Workshop on random matrix theory and high dimensional statistics for complex system

University of Luxembourg, Department of Mathematics.

August 29 - September 1, 2023.

Chiara Amorino: Minimax rate for multivariate data under componentwise local differential privacy constraints
Abstract: In this talk, we analyse the balance between maintaining privacy and preserving statistical accuracy when dealing with multivariate data that is subject to componentwise local differential privacy (CLDP). With CLDP, each component of the private data is made public through a separate privacy channel. This allows for varying levels of privacy protection for different components or for the privatization of each component by different entities, each with their own distinct privacy policies. We develop general techniques for establishing minimax bounds that shed light on the statistical cost of privacy in this context, as a function of the privacy levels $\alpha_1$, ... , $\alpha_d$ of the d components. We demonstrate the versatility and efficiency of these techniques by presenting various statistical applications. Specifically, we examine nonparametric density and covariance estimation under CLDP, providing upper and lower bounds that match up to constant factors, as well as an associated data-driven adaptive procedure. Furthermore, we quantify the probability of extracting sensitive information from one component by exploiting the fact that, on another component which may be correlated with the first, a smaller degree of privacy protection is guaranteed.
This is based on a joint work with A. Gloter.
Zhigang Bao: Phase Transition of Eigenvectors for Spiked Random Matrices
Abstract: ln this talk, we will first provide an overview of recent findings concerning eigenvectors of random matrices under fixed-rank deformation. We will then shift our focus towards analyzing the li mit distribution of the leading eigenvectors of deformed models in the critical regime of the Baik-Ben Arous-Peche (BBP) phase transition. The distribution is determined by a determinantal point process with an extended Airy kernel. This result can be seen as an eigenvector counterpart to the BBP eigenvalue phase transition.
The talk will be based on a joint work with Dong Wang.

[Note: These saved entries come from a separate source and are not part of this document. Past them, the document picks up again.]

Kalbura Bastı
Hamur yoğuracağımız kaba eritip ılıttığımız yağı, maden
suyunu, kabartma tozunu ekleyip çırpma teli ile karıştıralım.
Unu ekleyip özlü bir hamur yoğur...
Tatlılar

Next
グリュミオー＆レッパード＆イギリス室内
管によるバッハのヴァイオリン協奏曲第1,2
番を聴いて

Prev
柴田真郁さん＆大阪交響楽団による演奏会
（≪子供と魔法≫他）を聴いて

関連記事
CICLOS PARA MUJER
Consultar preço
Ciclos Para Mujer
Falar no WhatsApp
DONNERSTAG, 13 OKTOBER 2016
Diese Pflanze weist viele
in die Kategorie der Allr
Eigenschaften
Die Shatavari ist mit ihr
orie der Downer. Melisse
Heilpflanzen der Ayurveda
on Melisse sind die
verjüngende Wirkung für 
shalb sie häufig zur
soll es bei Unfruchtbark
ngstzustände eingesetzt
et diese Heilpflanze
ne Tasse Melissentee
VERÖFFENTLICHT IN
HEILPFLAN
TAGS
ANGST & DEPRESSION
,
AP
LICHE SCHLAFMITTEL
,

Yannick Baraud: A new look at Bayesian Statistics
Abstract: We address the problem of estimating the distribution of presumed i.i.d. observations within the framework of Bayesian statistics. To do this, we consider a statistical model for the distribution of the data as well as a prior on it and we propose a new posterior distribution that shares some similarities with the classical Bayesian one. ln particular, when the statistical model is exact, we show that this new posterior distribution concentrates its mass around the target distribution, just as the classical Bayesian posterior would do under appropriate assumptions. Nevertheless, we establish that this concentration property holds under weaker assumptions than those generally required for the classical Bayesian posterior. Specifically, we do not require that the prior distribution allocates sufficient mass on Kullback-Leibler neighbourhoods but only on the larger Hellinger ones. More importantly, unlike the classical Bayesian distribution, ours proves to be robust against a potential misspecification of the prior and the assumptions we started from. We prove that the concentration properties we establish remain stable when the equidistribution assumption is violated or when the data are i.i.d. with a distribution that does not belong to the model but only lies close enough to it. The results we obtain are nonasymptotic and involve explicit numerical constants.

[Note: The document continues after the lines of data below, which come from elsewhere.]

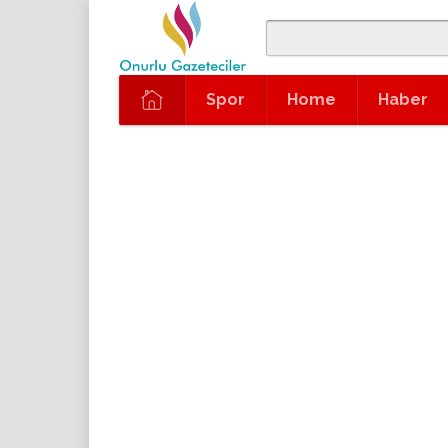
Spor
Home
Haber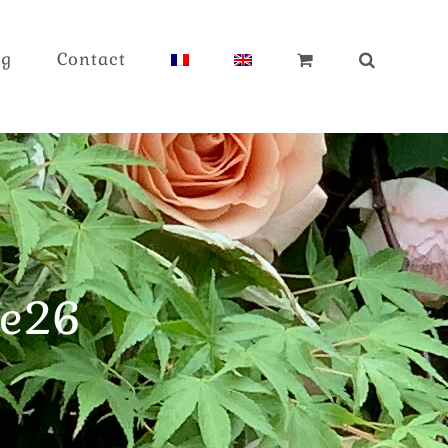
og
Contact
te26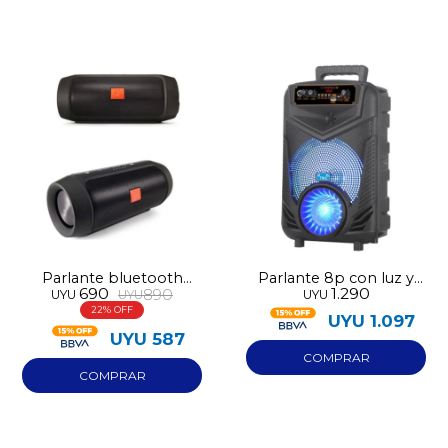
Parlante bluetooth
Parlante 8p con luz y
690
1.290
890
UYU
UYU
UYU
portátil
micrófono
22
UYU
1.097
UYU
587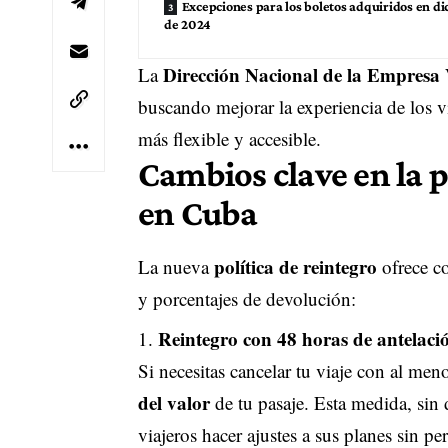
Excepciones para los boletos adquiridos en d
de 2024
Dirección Nacional de la Empresa 
La
buscando mejorar la experiencia de los v
más flexible y accesible.
Cambios clave en la p
en Cuba
política de reintegro
La nueva
ofrece co
y porcentajes de devolución:
Reintegro con 48 horas de antelaci
Si necesitas cancelar tu viaje con al men
del valor
de tu pasaje. Esta medida, sin 
viajeros hacer ajustes a sus planes sin pe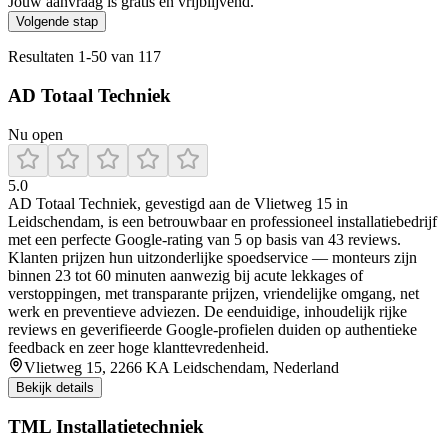
Jouw aanvraag is gratis en vrijblijvend.
Volgende stap
Resultaten
1
-
50
van
117
AD Totaal Techniek
Nu open
5.0
AD Totaal Techniek, gevestigd aan de Vlietweg 15 in
Leidschendam, is een betrouwbaar en professioneel installatiebedrijf
met een perfecte Google-rating van 5 op basis van 43 reviews.
Klanten prijzen hun uitzonderlijke spoedservice — monteurs zijn
binnen 23 tot 60 minuten aanwezig bij acute lekkages of
verstoppingen, met transparante prijzen, vriendelijke omgang, net
werk en preventieve adviezen. De eenduidige, inhoudelijk rijke
reviews en geverifieerde Google-profielen duiden op authentieke
feedback en zeer hoge klanttevredenheid.
Vlietweg 15, 2266 KA Leidschendam, Nederland
Bekijk details
TML Installatietechniek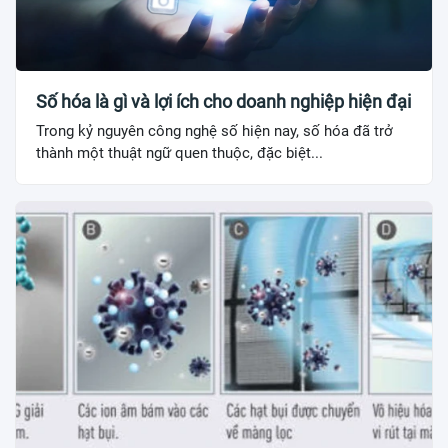
Số hóa là gì và lợi ích cho doanh nghiệp hiện đại
Trong kỷ nguyên công nghệ số hiện nay, số hóa đã trở
thành một thuật ngữ quen thuộc, đặc biệt...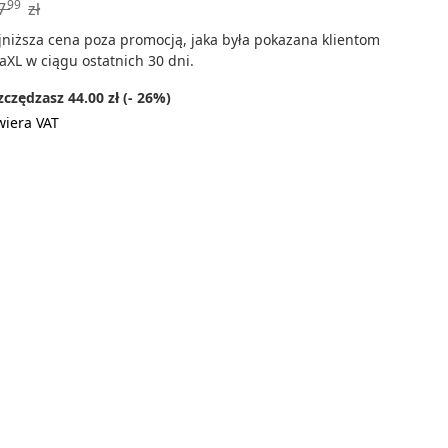
99
7
zł
jniższa cena poza promocją, jaka była pokazana klientom
aXL w ciągu ostatnich 30 dni.
czędzasz 44.00 zł (- 26%)
wiera VAT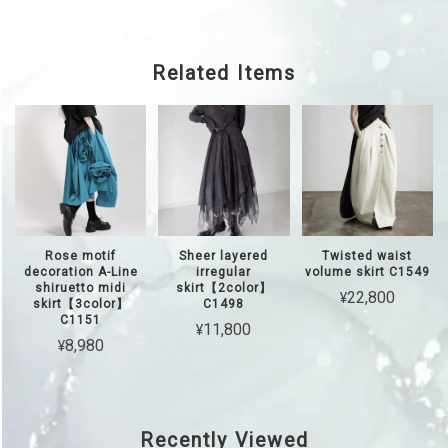
Related Items
Rose motif
Sheer layered
Twisted waist
decoration A-Line
irregular
volume skirt C1549
shiruetto midi
skirt【2color】
¥22,800
skirt【3color】
C1498
C1151
¥11,800
¥8,980
Recently Viewed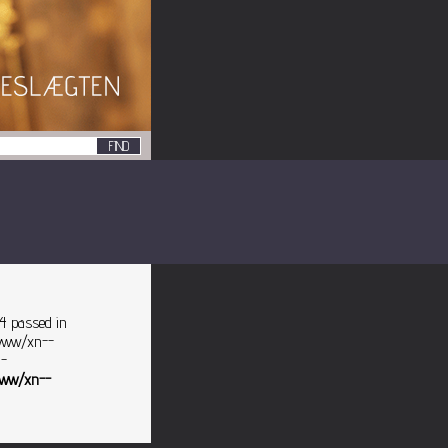
 4 passed in
/www/xn--
n-
ww/xn--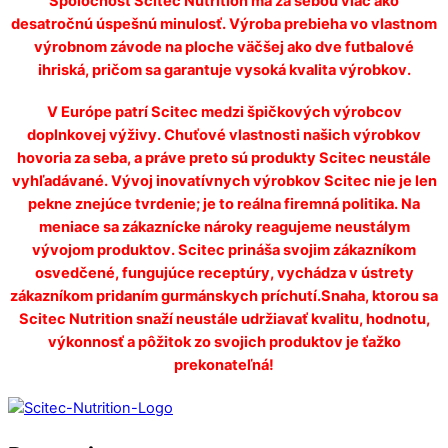
Spoločnosť Scitec Nutrition má za sebou viac ako
desatročnú úspešnú minulosť. Výroba prebieha vo vlastnom
výrobnom závode na ploche väčšej ako dve futbalové
ihriská, pričom sa garantuje vysoká kvalita výrobkov.
V Európe patrí Scitec medzi špičkových výrobcov
doplnkovej výživy. Chuťové vlastnosti našich výrobkov
hovoria za seba, a práve preto sú produkty Scitec neustále
vyhľadávané. Vývoj inovatívnych výrobkov Scitec nie je len
pekne znejúce tvrdenie; je to reálna firemná politika. Na
meniace sa zákaznícke nároky reagujeme neustálym
vývojom produktov. Scitec prináša svojim zákazníkom
osvedčené, fungujúce receptúry, vychádza v ústrety
zákazníkom pridaním gurmánskych príchutí.Snaha, ktorou sa
Scitec Nutrition snaží neustále udržiavať kvalitu, hodnotu,
výkonnosť a pôžitok zo svojich produktov je ťažko
prekonateľná!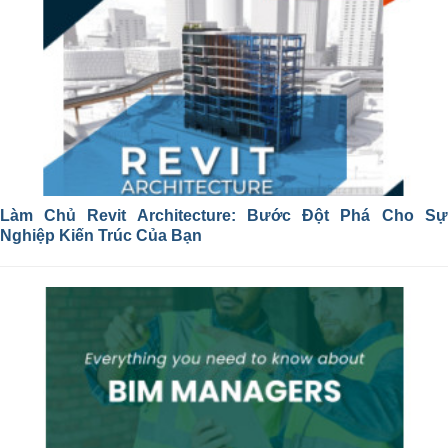
Làm Chủ Revit Architecture: Bước Đột Phá Cho Sự
Nghiệp Kiến Trúc Của Bạn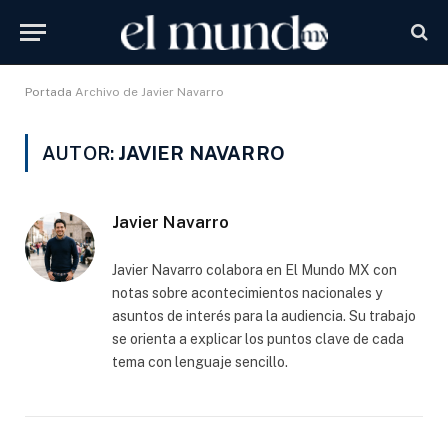
Portada
Archivo de Javier Navarro
AUTOR:
JAVIER NAVARRO
Javier Navarro
Javier Navarro colabora en El Mundo MX con
notas sobre acontecimientos nacionales y
asuntos de interés para la audiencia. Su trabajo
se orienta a explicar los puntos clave de cada
tema con lenguaje sencillo.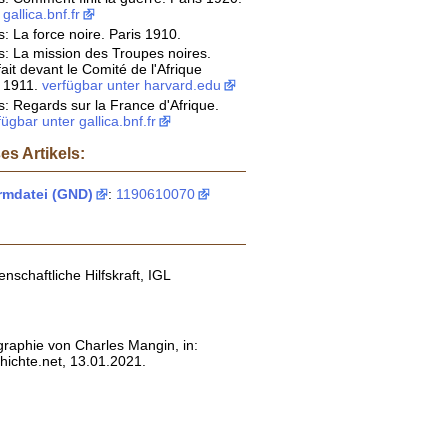
gallica.bnf.fr
: La force noire. Paris 1910.
: La mission des Troupes noires.
it devant le Comité de l'Afrique
s 1911.
verfügbar unter harvard.edu
: Regards sur la France d'Afrique.
fügbar unter gallica.bnf.fr
es Artikels:
mdatei (GND)
:
1190610070
nschaftliche Hilfskraft, IGL
graphie von Charles Mangin, in:
ichte.net, 13.01.2021.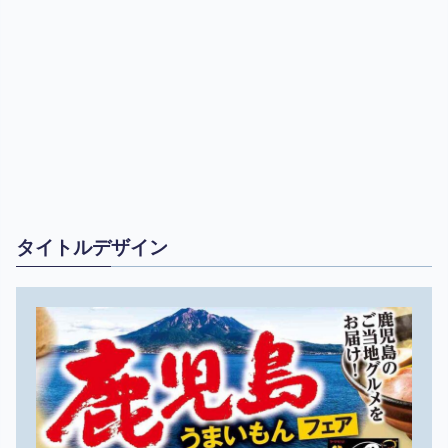
タイトルデザイン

Denis Belomestny: Provable Benefits of Policy Learning from Human Preferences
Abstract: A crucial task in reinforcement learning (RL) is a reward construction. It is common in practice that no obvious choice of reward function exists. Thus, a popular approach is to introduce human feedback during training and leverage such feedback to learn a reward function. Among all policy learning methods that use human feedback, preference-based methods have demonstrated substantial success in recent empirical applications such as InstructGPT. In this work, we develop a theory that provably shows the benefits of preference-based methods in tabular and linear MDPs. The main idea of our method is to use KL-regularization with respect to the learned policy to ensure more stable learning.
Benoît Collins: On the norm of random matrices with a tensor structure
Abstract: Random matrices with tensor structures are important in many areas, including operator algebras, artificial intelligence, graph theory, etc. An important problem is to establish limit theorems for the operator norm of models obtained from algebraic operations involving multiple copies of such random tensors. This talk will describe more precisely relevant questions and recent progress and applications.
It is primarily based on collaborations with Charles Bordenave.
Arnak Dalalyan: Langevin Monte Carlo: Randomized mid-point method revisited
Abstract: Langevin Monte Carlo is an efficient and widely used method for generating random samples from a given target distribution in a high-dimensional Euclidean space. Various variants of the Langevin Monte Carlo method have been proposed and discussed in the literature; depending on the properties of the target distribution, some variants may be preferred ta others. Among these variants, it has been shown that the Randomized Mid point Langevin Monte Carlo (RMP-LCM) method has the best known non-asymptotic theoretical guarantees on the sampling error, when the log-density of the target distribution has a continuous Lipschitz gradient. The objective of this talk is ta review these results, as well as ta present some extensions and improvements.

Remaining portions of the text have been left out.